2007 GSA Denver Annual Meeting (28–31 October 2007)

Paper No. 3
Presentation Time: 8:45 AM


JOHNSON, Jeffrey R., Astrogeology Team, U.S. Geological Survey, 2255 N. Gemini Drive, Flagstaff, AZ 86001, BELL III, James F., Cornell University, Ithaca, NY 14853 and FARRAND, William, Space Science Institute, boulder, CO 80301, jrjohnson@usgs.gov

The Mars Exploration Rovers (MER) Spirit and Opportunity carry four Panoramic Camera (Pancam) instruments (two per rover) that have obtained over 123,000 multispectral and stereoscopic images as of late June 2007, comprising over 107 Gbytes of data. These visible/near-infrared (443-1009 nm) color images have allowed the MER team to characterize the geology and mineralogy of materials along the rover traverses in Gusev crater and Meridiani Planum.
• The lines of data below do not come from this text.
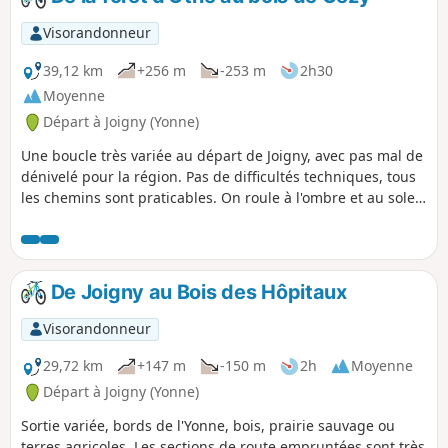
Visorandonneur
39,12 km
+256 m
-253 m
2h30
Moyenne
Départ à Joigny (Yonne)
Une boucle très variée au départ de Joigny, avec pas mal de
dénivelé pour la région. Pas de difficultés techniques, tous
les chemins sont praticables. On roule à l'ombre et au soleil.
Il s'agit d'une boucle qui longe l'Yonne, permettant de
s'échauffer, puis monte et chemine en forêt d'Othe, pour
ramener au point de départ par l'autre versant de la vallée.
De Joigny au Bois des Hôpitaux
Visorandonneur
29,72 km
+147 m
-150 m
2h
Moyenne
Départ à Joigny (Yonne)
Sortie variée, bords de l'Yonne, bois, prairie sauvage ou
terres agricoles. Les sections de route empruntées sont très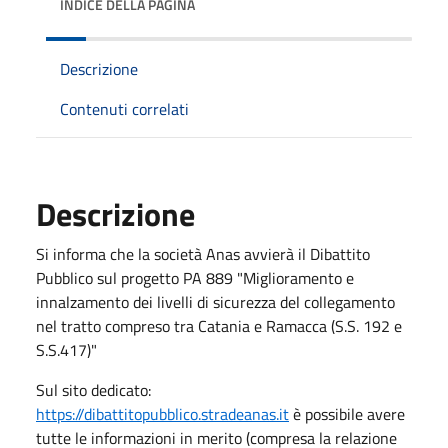
INDICE DELLA PAGINA
Descrizione
Contenuti correlati
Descrizione
Si informa che la società Anas avvierà il Dibattito
Pubblico sul progetto PA 889 "Miglioramento e
innalzamento dei livelli di sicurezza del collegamento
nel tratto compreso tra Catania e Ramacca (S.S. 192 e
S.S.417)"
Sul sito dedicato:
https://dibattitopubblico.stradeanas.it
è possibile avere
tutte le informazioni in merito (compresa la relazione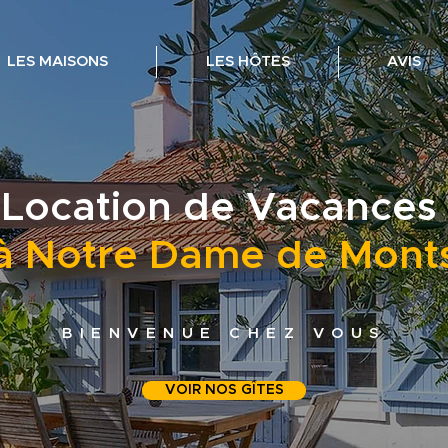
LES MAISONS
LES HÔTES
AVIS
Location de Vacances
à Notre Dame de Mont
BIENVENUE CHEZ VOUS
VOIR NOS GÎTES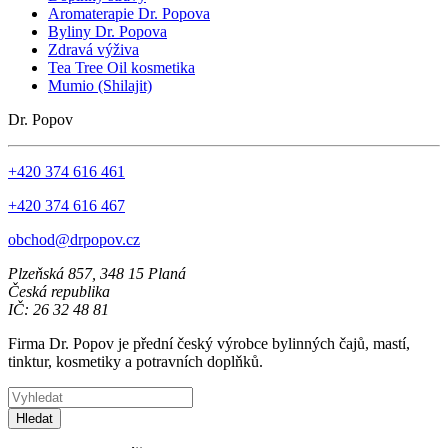
Aromaterapie Dr. Popova
Byliny Dr. Popova
Zdravá výživa
Tea Tree Oil kosmetika
Mumio (Shilajit)
Dr. Popov
+420 374 616 461
+420 374 616 467
obchod@drpopov.cz
Plzeňská 857, 348 15 Planá
Česká republika
IČ: 26 32 48 81
Firma Dr. Popov je přední český výrobce bylinných čajů, mastí,
tinktur, kosmetiky a potravních doplňků.
Hledat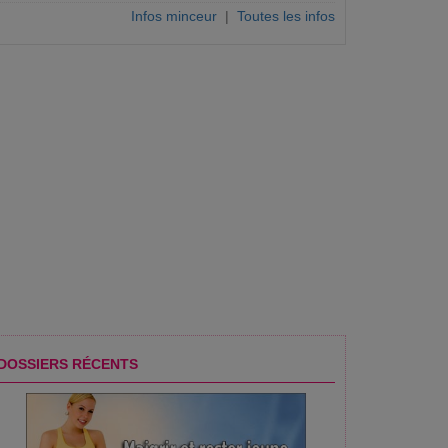
Infos minceur
|
Toutes les infos
DOSSIERS RÉCENTS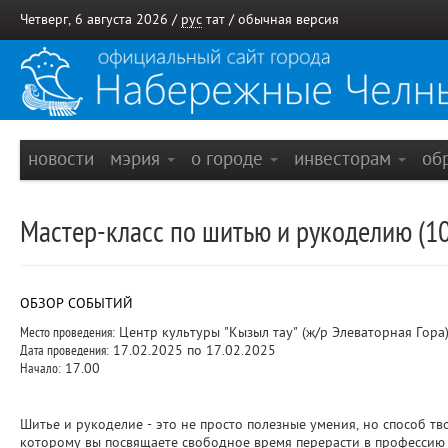
Четверг, 6 августа 2026 /
рус
тат
/
обычная версия
новости
мэрия
о городе
инвесторам
об
Мастер-класс по шитью и рукоделию (10
ОБЗОР СОБЫТИЙ
Место проведения:
Центр культуры "Кызыл тау" (ж/р Элеваторная Гора
Дата проведения:
17.02.2025 по 17.02.2025
Начало:
17.00
Шитье и рукоделие - это не просто полезные умения, но способ тво
которому вы посвящаете свободное время перерасти в профессию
Pancam images have been used for hazard identification and terrain modeling to guide rover navigation and tactical in situ sampling of targets by the instrument arm. Each Pancam consists of two digital cameras mounted on a mast 1.5 m above the martian surface. Pancam utilizes a 1024x1024 active imaging area frame transfer CCD detector array covering a 16x16 deg. field of view at 0.27 mrad/pixel scale. Pancam images are calibrated to: (1) absolute radiance (Wcm-2sr-1nm-1) using pre-flight data corrected for detector and electronics temperature variations; and (2) relative reflectance using observations of the Pancam Calibration Target and a model of the target's photometric behavior corrected for airfall-deposited dust. Near-simultaneous imaging of the target and scene also provides a first-order diffuse illumination correction for surfaces that are parallel to the target surface. Absolute uncertainties in relative reflectance are ~10%, whereas band-to-band uncertainties are 1-5%. Eighteen 360 deg. color panoramas and nearly 200 large color mosaics have been produced (http://marswatch.astro.cornell.edu/pancam_instrument/images.html). Recent Pancam investigations near the Home Plate pyroclastic structure in Gusev Crater include high albedo, white- to yellow-colored soils excavated by the rover wheels that exhibit spectral properties consistent with variably hydrated ferric sulfates and/or iron-poor, silica-rich materials. Opportunity's Pancam has investigated movement of basaltic sands emanating from the northern rim of Victoria Crater, along with detailed observations of aeolian cross-bedding in the sulfate-rich, sedimentary rock cliffs along the crater rim. Rock layers exhibit similar color properties in the walls of Victoria and Endurance craters, suggesting similar stratigraphic sequences and/or diagenetic history.